▶ [Task instructions]: Find the line with "de caisse et des outils de gestion" and the line with "mỹ phẩm và dược phẩm" in the entries below; output exactly those two lines, every line between them, and no others.

▶ [Source material]:
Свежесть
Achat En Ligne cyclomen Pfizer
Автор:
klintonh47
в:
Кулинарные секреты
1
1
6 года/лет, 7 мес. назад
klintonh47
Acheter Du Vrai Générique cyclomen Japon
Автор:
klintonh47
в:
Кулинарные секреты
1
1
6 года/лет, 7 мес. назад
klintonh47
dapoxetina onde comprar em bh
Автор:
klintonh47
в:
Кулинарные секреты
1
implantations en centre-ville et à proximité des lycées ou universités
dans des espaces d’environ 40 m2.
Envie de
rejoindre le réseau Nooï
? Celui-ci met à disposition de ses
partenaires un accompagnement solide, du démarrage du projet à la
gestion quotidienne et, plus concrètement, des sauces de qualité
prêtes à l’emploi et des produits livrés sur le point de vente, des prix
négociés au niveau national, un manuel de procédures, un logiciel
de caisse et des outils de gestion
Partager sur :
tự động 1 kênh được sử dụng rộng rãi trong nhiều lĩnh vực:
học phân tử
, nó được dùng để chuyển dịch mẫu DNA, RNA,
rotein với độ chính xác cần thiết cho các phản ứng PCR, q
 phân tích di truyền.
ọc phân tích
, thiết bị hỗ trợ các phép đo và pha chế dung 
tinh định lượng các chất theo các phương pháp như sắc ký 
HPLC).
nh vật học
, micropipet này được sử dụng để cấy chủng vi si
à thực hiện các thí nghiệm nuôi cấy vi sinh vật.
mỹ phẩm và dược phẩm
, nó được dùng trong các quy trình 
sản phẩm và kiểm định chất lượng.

▶ [Task output]:
de caisse et des outils de gestion
Partager sur :
tự động 1 kênh được sử dụng rộng rãi trong nhiều lĩnh vực:
học phân tử
, nó được dùng để chuyển dịch mẫu DNA, RNA,
rotein với độ chính xác cần thiết cho các phản ứng PCR, q
 phân tích di truyền.
ọc phân tích
, thiết bị hỗ trợ các phép đo và pha chế dung 
tinh định lượng các chất theo các phương pháp như sắc ký 
HPLC).
nh vật học
, micropipet này được sử dụng để cấy chủng vi si
à thực hiện các thí nghiệm nuôi cấy vi sinh vật.
mỹ phẩm và dược phẩm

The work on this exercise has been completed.